What the task asks
Each line from the first entry to the line with "and suppliers, contractors, freelancers, or", both included, is to be returned unchanged, with any pictures dropped.

(Entries taken from a collection)
◆ ◆ ◆

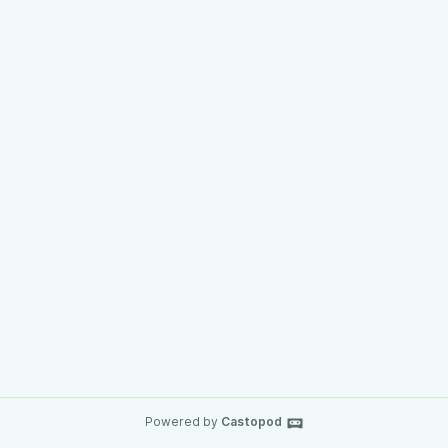
Powered by
Castopod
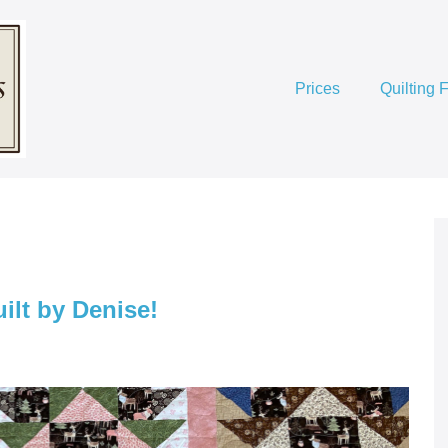
Prices
Quilting 
lt by Denise!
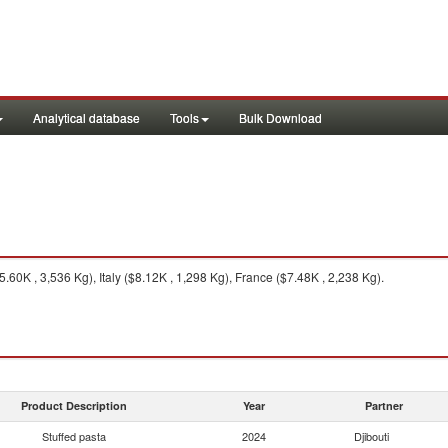
Analytical database
Tools
Bulk Download
0K , 3,536 Kg), Italy ($8.12K , 1,298 Kg), France ($7.48K , 2,238 Kg).
Product Description
Year
Partner
Stuffed pasta
2024
Djibouti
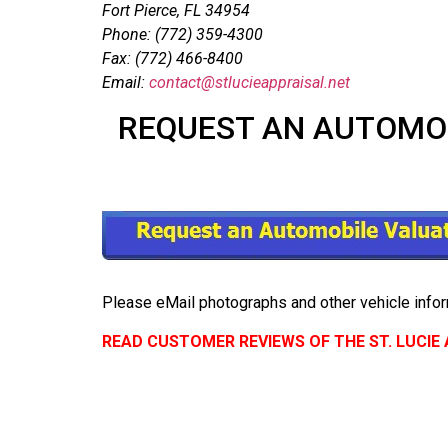
Fort Pierce, FL 34954
Phone: (772) 359-4300
Fax: (772) 466-8400
Email:
contact@stlucieappraisal.net
REQUEST AN AUTOMOBI
Please eMail photographs and other vehicle infor
READ CUSTOMER REVIEWS OF THE ST. LUCI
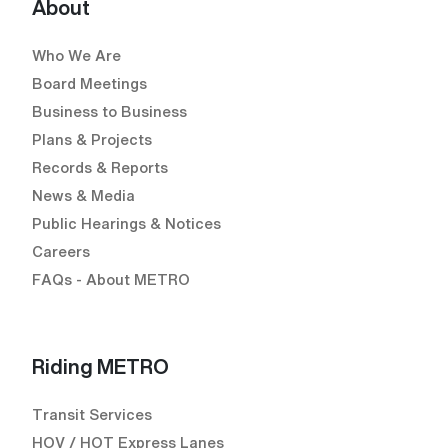
About
Who We Are
Board Meetings
Business to Business
Plans & Projects
Records & Reports
News & Media
Public Hearings & Notices
Careers
FAQs - About METRO
Riding METRO
Transit Services
HOV / HOT Express Lanes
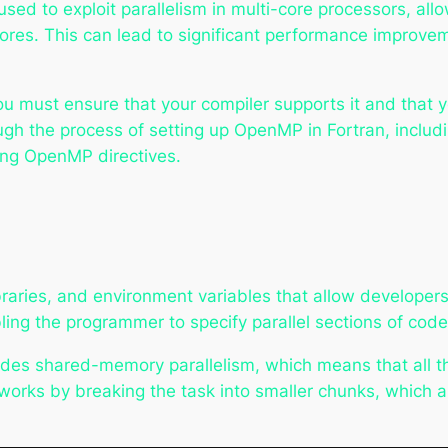
 used to exploit parallelism in multi-core processors, a
r cores. This can lead to significant performance improve
u must ensure that your compiler supports it and that 
ugh the process of setting up OpenMP in Fortran, includi
ing OpenMP directives.
braries, and environment variables that allow developers t
ling the programmer to specify parallel sections of code
ides shared-memory parallelism, which means that all t
rks by breaking the task into smaller chunks, which ar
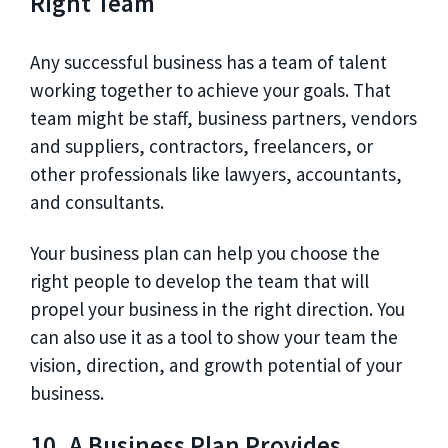
Right Team
Any successful business has a team of talent
working together to achieve your goals. That
team might be staff, business partners, vendors
and suppliers, contractors, freelancers, or
other professionals like lawyers, accountants,
and consultants.
Your business plan can help you choose the
right people to develop the team that will
propel your business in the right direction. You
can also use it as a tool to show your team the
vision, direction, and growth potential of your
business.
10. A Business Plan Provides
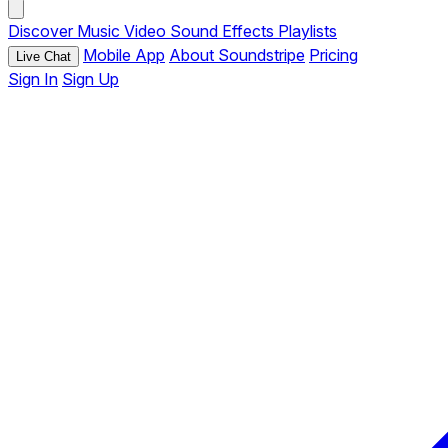
Discover
Music
Video
Sound Effects
Playlists
Mobile App
About Soundstripe
Pricing
Live Chat
Sign In
Sign Up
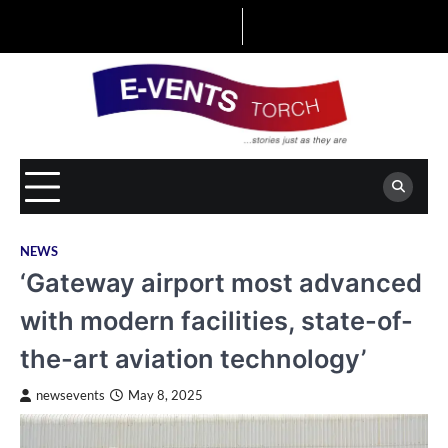
Skip
to
content
NEWS
‘Gateway airport most advanced
with modern facilities, state-of-
the-art aviation technology’
newsevents
May 8, 2025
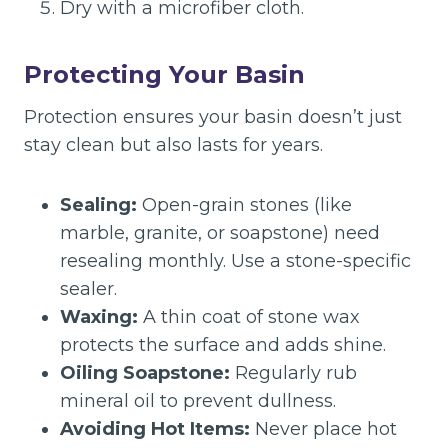
Dry with a microfiber cloth.
Protecting Your Basin
Protection ensures your basin doesn’t just
stay clean but also lasts for years.
Sealing:
Open-grain stones (like
marble, granite, or soapstone) need
resealing monthly. Use a stone-specific
sealer.
Waxing:
A thin coat of stone wax
protects the surface and adds shine.
Oiling Soapstone:
Regularly rub
mineral oil to prevent dullness.
Avoiding Hot Items:
Never place hot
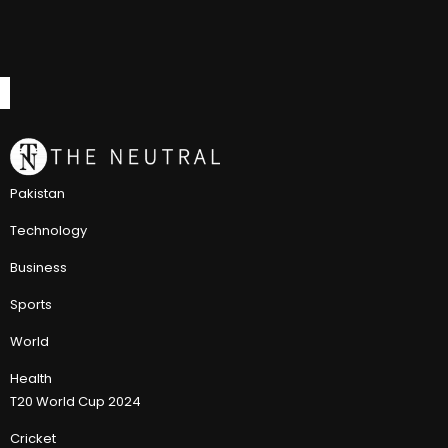
Pakistan
Technology
Business
Sports
World
Health
T20 World Cup 2024
Cricket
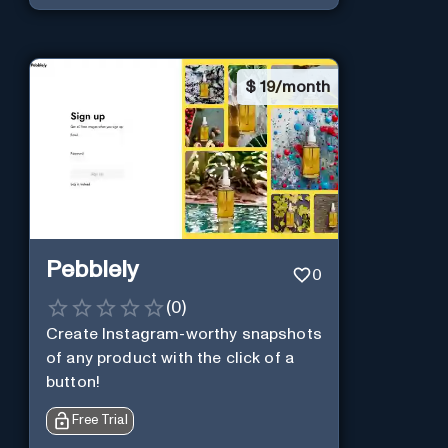
$
19/month
Pebblely
0
(
0
)
Create Instagram-worthy snapshots
of any product with the click of a
button!
Free Trial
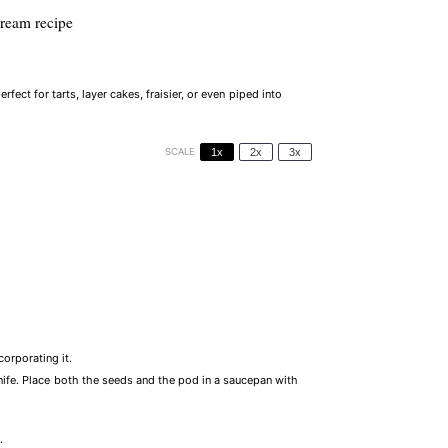
cream recipe
erfect for tarts, layer cakes, fraisier, or even piped into
SCALE
1x
2x
3x
corporating it.
knife. Place both the seeds and the pod in a saucepan with
.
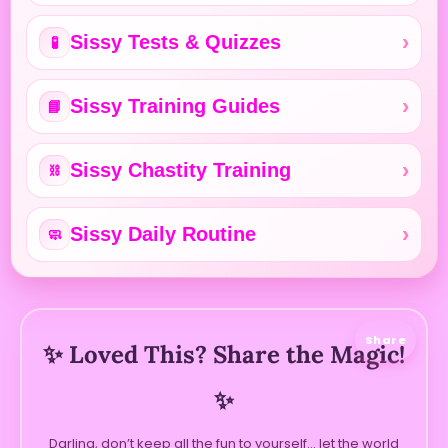
Sissy Tests & Quizzes
🧪
Sissy Training Guides
📘
Sissy Chastity Training
⛓️
Sissy Daily Routine
🧼
Share
✨ Loved This? Share the Magic!
✨
Darling, don’t keep all the fun to yourself… let the world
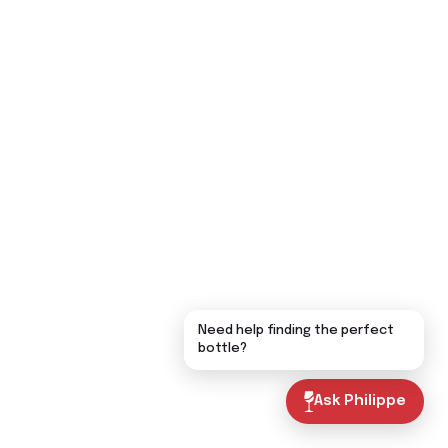
Need help finding the perfect
bottle?
Ask Philippe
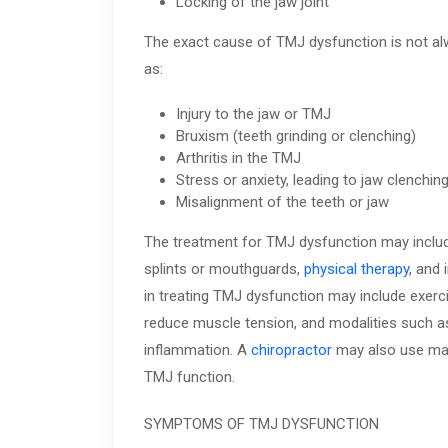
Locking of the jaw joint
The exact cause of TMJ dysfunction is not alwa
as:
Injury to the jaw or TMJ
Bruxism (teeth grinding or clenching)
Arthritis in the TMJ
Stress or anxiety, leading to jaw clenching
Misalignment of the teeth or jaw
The treatment for TMJ dysfunction may inclu
splints or mouthguards,
physical therapy
, and 
in treating TMJ dysfunction may include exerc
reduce muscle tension, and modalities such as
inflammation. A
chiropractor
may also use manu
TMJ function.
SYMPTOMS OF TMJ DYSFUNCTION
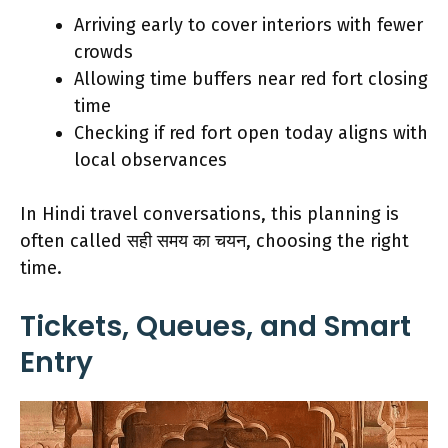
Arriving early to cover interiors with fewer
crowds
Allowing time buffers near red fort closing
time
Checking if red fort open today aligns with
local observances
In Hindi travel conversations, this planning is
often called सही समय का चयन, choosing the right
time.
Tickets, Queues, and Smart
Entry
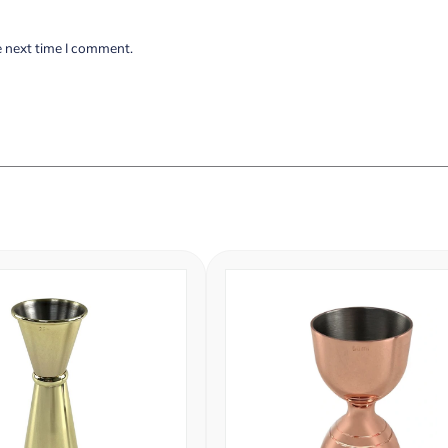
e next time I comment.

◆ ◆ ◆

Written reply
Powered by
Castopod
Prices
Quilting 
lt by Denise!
Analytical database
Tools
Bulk Download
0K , 3,536 Kg), Italy ($8.12K , 1,298 Kg), France ($7.48K , 2,238 Kg).
Product Description
Year
Partner
Stuffed pasta
2024
Djibouti
Fort Pierce, FL 34954
Phone: (772) 359-4300
Fax: (772) 466-8400
Email:
contact@stlucieappraisal.net
REQUEST AN AUTOMOBI
Please eMail photographs and other vehicle infor
READ CUSTOMER REVIEWS OF THE ST. LUCI
About
Who We Are
Board Meetings
Business to Business
Plans & Projects
Records & Reports
News & Media
Public Hearings & Notices
Careers
FAQs - About METRO
Riding METRO
Transit Services
HOV / HOT Express Lanes
 used to exploit parallelism in multi-core processors, a
r cores. This can lead to significant performance improve
u must ensure that your compiler supports it and that 
ugh the process of setting up OpenMP in Fortran, includi
ing OpenMP directives.
braries, and environment variables that allow developers t
ling the programmer to specify parallel sections of code
ides shared-memory parallelism, which means that all t
rks by breaking the task into smaller chunks, which ar
Right Team
Any successful business has a team of talent
working together to achieve your goals. That
team might be staff, business partners, vendors
and suppliers, contractors, freelancers, or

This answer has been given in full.